My son is the oldest in the troop now. We have been in 3 different troops over the years (various reasons for switching, not pertinent here). When we were in our first troop he was one of the youngest scouts in a mixed age patrol troop. He tried several times to make friends with the older boys but they had no interest. The 'fumes' thing really make a difference between 11 year olds and 16/17 year olds. The young ones stuck together regardless of patrol. It was just the way it was. On occasion at the urging of the SM both groups and the one in the middle, 13-15 year olds, would do things together. Every now and again a young one would strike up a relationship with an older one. It was rare. 

In the second troop everyone was pretty much the same age. The issue here and what ultimately drove us away from it was groupings of scouts by schools. Since my son went to a different school than the rest he was constantly left out of things. Trips were planned based on 1 school schedule not that of the group. The guys hung out with each other, went to school together, played sports together, they were a patrol in the true sense. They weren't interested in adding a new guy, no matter how hard he tried. Facebook just made the 'being left out' even worse.

We finally found a home in troop 3. He was an older boy and Eagle in a troop that was rebuilding. He's a good teacher and the younger guys flocked to him. He also had friends that moved troops with us so he had peers to hang with as well. Unfortunately, some of the parents of the less popular middle and older boys decided that it was inappropriate for older boys to be friends with younger boys. They caused crap and actually broke up the troop. 

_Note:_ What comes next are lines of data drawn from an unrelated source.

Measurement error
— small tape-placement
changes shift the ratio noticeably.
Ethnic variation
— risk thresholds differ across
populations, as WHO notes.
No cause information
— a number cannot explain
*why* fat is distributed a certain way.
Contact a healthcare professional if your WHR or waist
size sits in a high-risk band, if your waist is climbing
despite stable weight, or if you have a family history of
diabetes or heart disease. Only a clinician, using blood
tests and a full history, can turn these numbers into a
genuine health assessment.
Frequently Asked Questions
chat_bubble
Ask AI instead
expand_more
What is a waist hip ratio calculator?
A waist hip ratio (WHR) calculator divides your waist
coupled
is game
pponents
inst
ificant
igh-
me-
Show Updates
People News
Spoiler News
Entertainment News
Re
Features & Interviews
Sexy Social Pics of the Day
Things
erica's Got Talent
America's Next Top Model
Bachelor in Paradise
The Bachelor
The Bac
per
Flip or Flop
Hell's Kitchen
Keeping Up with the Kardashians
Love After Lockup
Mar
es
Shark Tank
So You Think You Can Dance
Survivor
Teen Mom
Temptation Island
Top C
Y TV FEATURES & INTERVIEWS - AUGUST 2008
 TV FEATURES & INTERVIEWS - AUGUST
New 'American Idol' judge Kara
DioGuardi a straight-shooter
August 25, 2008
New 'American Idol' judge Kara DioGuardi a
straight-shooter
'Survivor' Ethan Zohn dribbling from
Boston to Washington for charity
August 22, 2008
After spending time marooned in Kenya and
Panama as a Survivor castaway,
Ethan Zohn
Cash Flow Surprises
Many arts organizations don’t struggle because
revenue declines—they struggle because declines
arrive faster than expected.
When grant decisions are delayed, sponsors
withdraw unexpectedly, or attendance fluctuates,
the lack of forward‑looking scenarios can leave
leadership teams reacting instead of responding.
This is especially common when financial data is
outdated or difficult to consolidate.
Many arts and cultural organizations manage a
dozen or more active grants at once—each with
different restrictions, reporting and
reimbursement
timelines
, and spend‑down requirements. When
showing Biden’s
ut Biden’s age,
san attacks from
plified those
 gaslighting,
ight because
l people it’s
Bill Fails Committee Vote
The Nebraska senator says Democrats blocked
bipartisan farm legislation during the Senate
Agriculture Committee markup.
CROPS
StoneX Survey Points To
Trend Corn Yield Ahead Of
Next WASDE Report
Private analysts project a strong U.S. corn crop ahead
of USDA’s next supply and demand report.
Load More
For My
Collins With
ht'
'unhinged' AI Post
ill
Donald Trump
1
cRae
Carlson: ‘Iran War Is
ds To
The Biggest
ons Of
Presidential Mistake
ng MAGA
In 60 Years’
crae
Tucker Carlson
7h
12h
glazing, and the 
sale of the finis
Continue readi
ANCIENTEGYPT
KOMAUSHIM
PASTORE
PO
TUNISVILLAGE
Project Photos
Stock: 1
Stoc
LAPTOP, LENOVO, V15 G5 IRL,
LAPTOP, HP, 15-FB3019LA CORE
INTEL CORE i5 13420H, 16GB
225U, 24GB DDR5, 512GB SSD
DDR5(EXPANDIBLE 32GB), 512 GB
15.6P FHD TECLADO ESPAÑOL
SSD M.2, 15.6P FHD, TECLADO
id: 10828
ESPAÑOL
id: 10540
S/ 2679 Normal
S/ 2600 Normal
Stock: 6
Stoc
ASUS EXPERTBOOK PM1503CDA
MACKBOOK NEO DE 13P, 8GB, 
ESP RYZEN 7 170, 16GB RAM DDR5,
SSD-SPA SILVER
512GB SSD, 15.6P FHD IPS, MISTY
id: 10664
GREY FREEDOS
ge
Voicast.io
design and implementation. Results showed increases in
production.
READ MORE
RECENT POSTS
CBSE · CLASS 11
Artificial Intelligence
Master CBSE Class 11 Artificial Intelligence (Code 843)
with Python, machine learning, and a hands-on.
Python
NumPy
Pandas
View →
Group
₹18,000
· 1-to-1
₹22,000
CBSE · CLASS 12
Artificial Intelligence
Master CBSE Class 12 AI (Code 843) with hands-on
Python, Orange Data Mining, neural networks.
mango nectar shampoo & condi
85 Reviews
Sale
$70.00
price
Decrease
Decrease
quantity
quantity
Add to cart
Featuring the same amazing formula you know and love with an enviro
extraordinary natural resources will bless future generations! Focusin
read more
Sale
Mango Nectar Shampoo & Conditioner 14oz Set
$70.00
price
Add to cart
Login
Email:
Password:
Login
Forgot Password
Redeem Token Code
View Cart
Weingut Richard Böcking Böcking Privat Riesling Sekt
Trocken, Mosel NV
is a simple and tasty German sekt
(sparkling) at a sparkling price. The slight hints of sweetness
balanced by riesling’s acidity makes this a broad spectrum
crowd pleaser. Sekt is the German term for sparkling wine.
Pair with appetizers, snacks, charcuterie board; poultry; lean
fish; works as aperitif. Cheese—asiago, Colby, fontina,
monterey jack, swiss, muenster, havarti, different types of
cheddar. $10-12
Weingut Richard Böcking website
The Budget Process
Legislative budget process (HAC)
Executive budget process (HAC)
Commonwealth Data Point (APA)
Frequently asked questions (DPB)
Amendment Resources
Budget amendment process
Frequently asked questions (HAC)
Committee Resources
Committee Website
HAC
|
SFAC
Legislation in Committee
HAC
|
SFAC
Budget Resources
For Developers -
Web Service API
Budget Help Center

So, in my experience, no matter what type of troop you're in there is always going to be issues with boys getting along with each other. It is a good lesson for life. Learn to deal with interpersonal relationships in a safe monitored space. If parents step in to solve/fix their child's issues they rob their child of a lesson to learn, IMHO. At the extreme of parental stepping in a troop can be destroyed. 

My advice, do nothing as far as the troop goes. Teach your son about rejection and arm him with tools to help himself. I like the advice above - take a ball, book, your own deck of cards, etc.